▶ **Work instruction**
Each line of the material should be output exactly as shown.

▶ **Supplied entries**
= Beginning of Section =
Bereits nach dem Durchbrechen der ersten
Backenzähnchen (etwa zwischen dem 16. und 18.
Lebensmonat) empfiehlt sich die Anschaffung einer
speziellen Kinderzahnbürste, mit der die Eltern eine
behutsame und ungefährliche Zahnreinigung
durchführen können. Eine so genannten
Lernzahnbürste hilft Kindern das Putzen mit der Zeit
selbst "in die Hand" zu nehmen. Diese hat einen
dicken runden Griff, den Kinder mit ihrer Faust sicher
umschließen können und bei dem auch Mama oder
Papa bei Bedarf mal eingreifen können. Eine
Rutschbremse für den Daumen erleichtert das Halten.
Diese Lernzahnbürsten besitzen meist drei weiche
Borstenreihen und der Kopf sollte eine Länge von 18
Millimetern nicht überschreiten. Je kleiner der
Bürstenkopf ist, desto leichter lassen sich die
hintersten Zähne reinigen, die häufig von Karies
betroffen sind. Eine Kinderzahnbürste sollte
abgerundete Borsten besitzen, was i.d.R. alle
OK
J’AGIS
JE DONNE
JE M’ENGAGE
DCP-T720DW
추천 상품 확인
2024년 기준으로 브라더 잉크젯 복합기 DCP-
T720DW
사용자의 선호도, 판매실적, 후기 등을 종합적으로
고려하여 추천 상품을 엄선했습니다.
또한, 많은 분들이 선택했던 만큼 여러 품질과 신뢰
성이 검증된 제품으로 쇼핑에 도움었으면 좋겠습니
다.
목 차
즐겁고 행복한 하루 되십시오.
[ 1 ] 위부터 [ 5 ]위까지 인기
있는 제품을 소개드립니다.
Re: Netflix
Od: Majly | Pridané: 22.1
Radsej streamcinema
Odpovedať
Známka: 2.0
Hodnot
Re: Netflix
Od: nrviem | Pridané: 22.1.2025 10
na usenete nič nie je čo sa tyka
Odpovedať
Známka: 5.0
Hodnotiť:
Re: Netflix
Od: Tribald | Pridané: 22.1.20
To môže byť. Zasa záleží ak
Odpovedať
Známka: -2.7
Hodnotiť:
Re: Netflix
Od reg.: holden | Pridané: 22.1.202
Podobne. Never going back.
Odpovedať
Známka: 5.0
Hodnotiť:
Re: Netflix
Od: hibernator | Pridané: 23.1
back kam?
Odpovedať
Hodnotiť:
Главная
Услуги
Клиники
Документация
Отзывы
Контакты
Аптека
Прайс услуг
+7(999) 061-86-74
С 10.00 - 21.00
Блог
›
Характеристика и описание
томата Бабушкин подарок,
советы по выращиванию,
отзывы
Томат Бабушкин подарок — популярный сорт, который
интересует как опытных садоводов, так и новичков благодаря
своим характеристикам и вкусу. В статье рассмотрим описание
= End of Section =
▶ **Your response**
Bereits nach dem Durchbrechen der ersten
Backenzähnchen (etwa zwischen dem 16. und 18.
Lebensmonat) empfiehlt sich die Anschaffung einer
speziellen Kinderzahnbürste, mit der die Eltern eine
behutsame und ungefährliche Zahnreinigung
durchführen können. Eine so genannten
Lernzahnbürste hilft Kindern das Putzen mit der Zeit
selbst "in die Hand" zu nehmen. Diese hat einen
dicken runden Griff, den Kinder mit ihrer Faust sicher
umschließen können und bei dem auch Mama oder
Papa bei Bedarf mal eingreifen können. Eine
Rutschbremse für den Daumen erleichtert das Halten.
Diese Lernzahnbürsten besitzen meist drei weiche
Borstenreihen und der Kopf sollte eine Länge von 18
Millimetern nicht überschreiten. Je kleiner der
Bürstenkopf ist, desto leichter lassen sich die
hintersten Zähne reinigen, die häufig von Karies
betroffen sind. Eine Kinderzahnbürste sollte
abgerundete Borsten besitzen, was i.d.R. alle
OK
J’AGIS
JE DONNE
JE M’ENGAGE
DCP-T720DW
추천 상품 확인
2024년 기준으로 브라더 잉크젯 복합기 DCP-
T720DW
사용자의 선호도, 판매실적, 후기 등을 종합적으로
고려하여 추천 상품을 엄선했습니다.
또한, 많은 분들이 선택했던 만큼 여러 품질과 신뢰
성이 검증된 제품으로 쇼핑에 도움었으면 좋겠습니
다.
목 차
즐겁고 행복한 하루 되십시오.
[ 1 ] 위부터 [ 5 ]위까지 인기
있는 제품을 소개드립니다.
Re: Netflix
Od: Majly | Pridané: 22.1
Radsej streamcinema
Odpovedať
Známka: 2.0
Hodnot
Re: Netflix
Od: nrviem | Pridané: 22.1.2025 10
na usenete nič nie je čo sa tyka
Odpovedať
Známka: 5.0
Hodnotiť:
Re: Netflix
Od: Tribald | Pridané: 22.1.20
To môže byť. Zasa záleží ak
Odpovedať
Známka: -2.7
Hodnotiť:
Re: Netflix
Od reg.: holden | Pridané: 22.1.202
Podobne. Never going back.
Odpovedať
Známka: 5.0
Hodnotiť:
Re: Netflix
Od: hibernator | Pridané: 23.1
back kam?
Odpovedať
Hodnotiť:
Главная
Услуги
Клиники
Документация
Отзывы
Контакты
Аптека
Прайс услуг
+7(999) 061-86-74
С 10.00 - 21.00
Блог
›
Характеристика и описание
томата Бабушкин подарок,
советы по выращиванию,
отзывы
Томат Бабушкин подарок — популярный сорт, который
интересует как опытных садоводов, так и новичков благодаря
своим характеристикам и вкусу. В статье рассмотрим описание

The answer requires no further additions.